Les données recueillies sont ensuite analysées par des logiciels embarqués, qui peuvent éventuellement intégrer de l’intelligence artificielle. Ces systèmes pilotent les différents actionneurs du robot et lui permettent de se déplacer de manière autonome sur une zone ou un parcours prédéfini.

Robots de livraison autonomes : jusqu’à 1 000 kg de charge utile

Les dimensions et capacités de ces véhicules pourront varier selon leur catégorie. Ils pourront mesurer jusqu’à 4 mètres de long, 2 mètres de large et 2,5 mètres de haut.

Leur charge utile pourra atteindre 1 000 kg et ils seront capables d’assurer des livraisons sur plusieurs dizaines de kilomètres.

Malgré leur fonctionnement autonome, leur circulation restera supervisée à distance afin de suivre leur évolution et les éventuelles difficultés rencontrées.

Comme l’ensemble des véhicules automatisés homologués, ces robots seront également soumis aux réglementations relatives à la cybersécurité et à la protection des données personnelles.

Les collectivités décideront des zones de circulation

La mise en circulation de ces robots sera également encadrée localement. Les collectivités territoriales auront la responsabilité de définir les zones ou les itinéraires sur lesquels ils seront autorisés à circuler, dans le respect du cadre d’homologation de chaque véhicule.
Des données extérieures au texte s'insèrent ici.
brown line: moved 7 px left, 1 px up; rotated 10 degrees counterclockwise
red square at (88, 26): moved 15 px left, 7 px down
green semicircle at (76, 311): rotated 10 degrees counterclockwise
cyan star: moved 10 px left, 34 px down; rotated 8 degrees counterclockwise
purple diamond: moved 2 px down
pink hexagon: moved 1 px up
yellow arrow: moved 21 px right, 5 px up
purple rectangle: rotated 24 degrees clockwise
Selon le gouvernement, leur développement doit apporter une réponse aux défis rencontrés par la logistique en ville. Les robots autonomes doivent notamment permettre de réduire les émissions polluantes et les nuisances sonores, mais aussi d’améliorer la fluidité des livraisons et la qualité de vie en ville.

La France veut accélérer sur les véhicules autonomes

Cette décision intervient alors que les travaux visant à définir un cadre d’homologation des robots de livraison autonomes se poursuivent au niveau international, aussi bien auprès de l’ONU que de l’Union européenne.
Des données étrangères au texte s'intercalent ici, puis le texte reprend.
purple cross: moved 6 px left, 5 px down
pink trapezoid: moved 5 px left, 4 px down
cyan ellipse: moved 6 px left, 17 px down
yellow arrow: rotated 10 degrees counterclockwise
La France a choisi de mettre en place dès maintenant un cadre national afin de ne pas retarder le déploiement de ces véhicules, alors que des constructeurs commencent déjà à se manifester.

Cette évolution est le résultat de plusieurs années de travaux réalisés dans le cadre de la stratégie nationale pour la mobilité automatisée, initiée en 2018. Elle s’appuie notamment sur les travaux du ministère des Transports, ceux menés sous coprésidence française au sein de la Commission économique des Nations unies pour l’Europe (CEE-ONU), ainsi que sur les expérimentations conduites par la filière française.
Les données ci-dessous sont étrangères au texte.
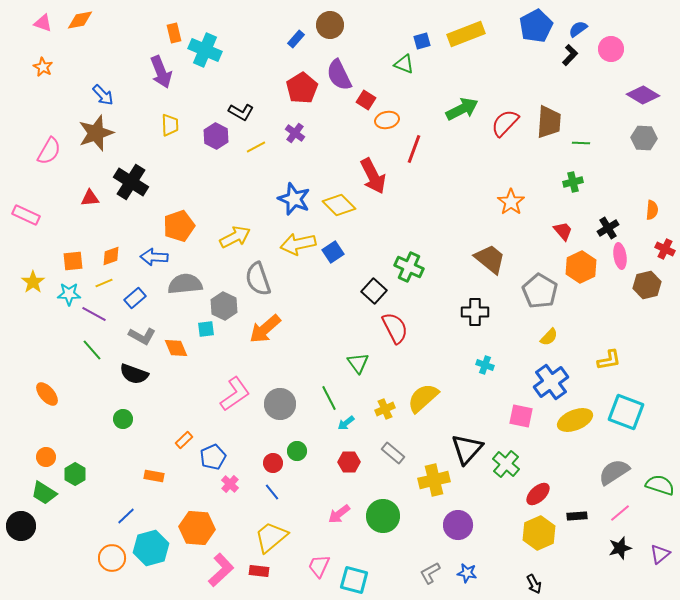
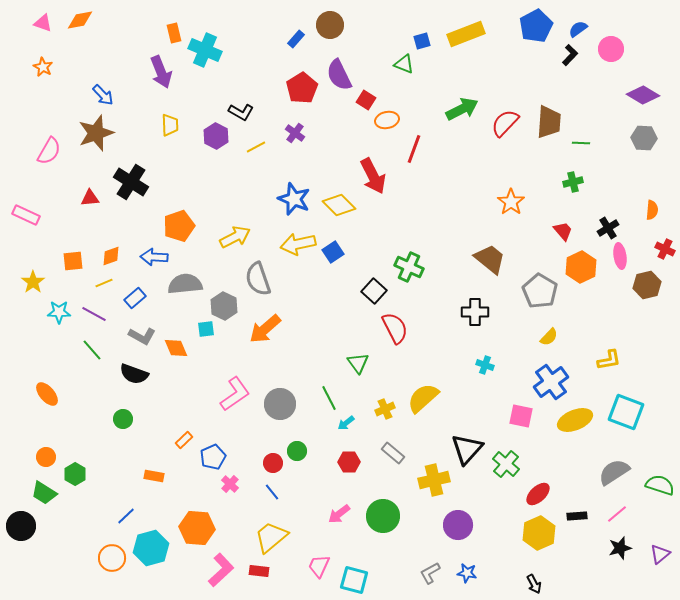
cyan star at (69, 294): moved 10 px left, 18 px down
pink line at (620, 513): moved 3 px left, 1 px down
Des expérimentations avaient notamment été réalisées à Montpellier dès 2019, dans le cadre du Programme d’investissements d’avenir.

Depuis 2015, plus de 200 expérimentations liées aux véhicules autonomes ont été menées en France, toutes technologies, catégories de véhicules et architectures confondues.

Pour Philippe Tabarot, cette nouvelle réglementation doit permettre d’accélérer le déploiement des véhicules autonomes en France. Le ministre souligne également l’objectif de développer une logistique urbaine « plus propre, plus silencieuse et plus efficace », tout en maintenant un haut niveau de sécurité.